Mit der neu entwickelten App „My Flow Score“ können Patienten Ihren Verbrauch an Hygieneartikeln noch einfacher dokumentieren. Jeden Tag tragen sie dort ihren Be-darf an Hygieneartikeln, wie Binden oder Tampons und deren Durchnässungsgrad ein. Der App hinterlegt ist zur Berechnung der Blutungsstärke ein wissenschaftlich fundierter Score, der „pictorial blood assessement chart“ (PBAC)*. Liegt er über 100, sollte eine Abklärung beim Gynäkologen erfolgen. Mögliche andere Ursachen einer verstärkten Regelblutung, wie z.B. Endometriose oder Myome in der Gebärmutter sollten ausgeschlossen werden. Weitere Warnzeichen, die auf ein vWS hindeuten, sind häufiges Nasenbluten ohne mechanische Reize (z.B. Schnäuzen), die Neigung zu blauen Flecken schon bei leichten Stößen, Impfhämatome, Zahnfleischbluten, Nachblutung bei Zahnextraktion, schwer stillbare Blutungen nach Routineeingriffen (z.B. Tonsillektomie, Adenotomie) sowie postpartale Hämorrhagien. Zur weiteren Abklärung haben sich standardisierte Anamnesebögen bewährt. Diese können beim Netzwerk vWS im Internet unter www.netzwerk-von-willebrand.de angefordert werden.

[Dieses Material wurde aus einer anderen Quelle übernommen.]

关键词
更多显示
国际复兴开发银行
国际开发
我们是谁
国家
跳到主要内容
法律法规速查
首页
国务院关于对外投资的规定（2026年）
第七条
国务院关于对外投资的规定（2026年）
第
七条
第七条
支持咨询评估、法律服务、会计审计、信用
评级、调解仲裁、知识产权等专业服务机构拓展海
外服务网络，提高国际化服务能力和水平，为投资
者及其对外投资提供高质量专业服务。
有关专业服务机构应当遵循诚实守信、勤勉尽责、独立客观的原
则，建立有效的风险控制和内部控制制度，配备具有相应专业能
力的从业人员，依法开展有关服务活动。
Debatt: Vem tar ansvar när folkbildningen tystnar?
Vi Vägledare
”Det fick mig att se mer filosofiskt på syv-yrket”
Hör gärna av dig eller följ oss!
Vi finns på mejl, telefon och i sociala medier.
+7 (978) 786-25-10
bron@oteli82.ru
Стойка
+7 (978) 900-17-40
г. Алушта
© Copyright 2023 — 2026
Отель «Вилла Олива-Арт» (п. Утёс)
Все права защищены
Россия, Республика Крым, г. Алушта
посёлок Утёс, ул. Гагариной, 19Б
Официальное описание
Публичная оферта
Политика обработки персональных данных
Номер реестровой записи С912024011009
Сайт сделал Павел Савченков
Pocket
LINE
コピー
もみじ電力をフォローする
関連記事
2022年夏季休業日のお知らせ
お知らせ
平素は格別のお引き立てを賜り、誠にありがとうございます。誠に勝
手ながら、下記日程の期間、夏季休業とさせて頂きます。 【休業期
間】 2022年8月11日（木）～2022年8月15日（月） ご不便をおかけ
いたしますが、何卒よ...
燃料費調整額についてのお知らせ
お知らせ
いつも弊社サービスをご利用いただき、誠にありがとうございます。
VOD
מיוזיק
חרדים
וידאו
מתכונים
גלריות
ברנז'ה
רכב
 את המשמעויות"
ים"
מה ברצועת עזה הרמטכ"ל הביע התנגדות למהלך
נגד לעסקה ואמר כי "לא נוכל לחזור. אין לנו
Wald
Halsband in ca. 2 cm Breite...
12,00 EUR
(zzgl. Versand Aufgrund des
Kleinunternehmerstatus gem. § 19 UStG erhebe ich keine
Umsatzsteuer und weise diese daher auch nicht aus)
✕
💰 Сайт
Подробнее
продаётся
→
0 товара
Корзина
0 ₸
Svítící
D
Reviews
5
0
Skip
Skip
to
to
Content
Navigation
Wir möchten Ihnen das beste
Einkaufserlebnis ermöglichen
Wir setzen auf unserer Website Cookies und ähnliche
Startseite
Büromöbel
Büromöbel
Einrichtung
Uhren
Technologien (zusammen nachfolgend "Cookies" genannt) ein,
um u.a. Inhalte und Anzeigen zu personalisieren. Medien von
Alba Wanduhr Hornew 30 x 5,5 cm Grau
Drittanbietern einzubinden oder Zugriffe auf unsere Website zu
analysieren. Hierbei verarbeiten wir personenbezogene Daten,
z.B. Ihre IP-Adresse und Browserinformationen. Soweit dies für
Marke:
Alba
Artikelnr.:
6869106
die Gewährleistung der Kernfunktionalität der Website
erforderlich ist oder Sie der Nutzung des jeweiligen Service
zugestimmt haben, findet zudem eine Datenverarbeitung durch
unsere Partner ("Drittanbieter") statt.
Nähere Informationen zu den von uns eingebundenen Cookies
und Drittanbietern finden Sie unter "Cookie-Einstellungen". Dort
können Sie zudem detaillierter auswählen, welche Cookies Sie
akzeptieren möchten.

Verdacht auf vWS? – an Gerinnungszentren überweisen

Wird durch die Anamnesebögen ein erhöhtes Risiko festgestellt, sollten die Patienten zur weiteren Abklärung an ein auf Hämostasestörungen spezialisiertes Gerinnungszentrum überwiesen werden. Dort sollte die Differentialdiagnose durchgeführt und ggf. eine Therapie eingeleitet werden. Ein Überblick über Gerinnungszentren in Deutschland findet sich ebenfalls auf der Homepage des Netzwerkes vWS. Patienten mit leichtem vWS können mit dem Hormonanalogon DDAVP behandelt werden, das die Freisetzung des vWF aus den körpereigenen Speichern stimuliert.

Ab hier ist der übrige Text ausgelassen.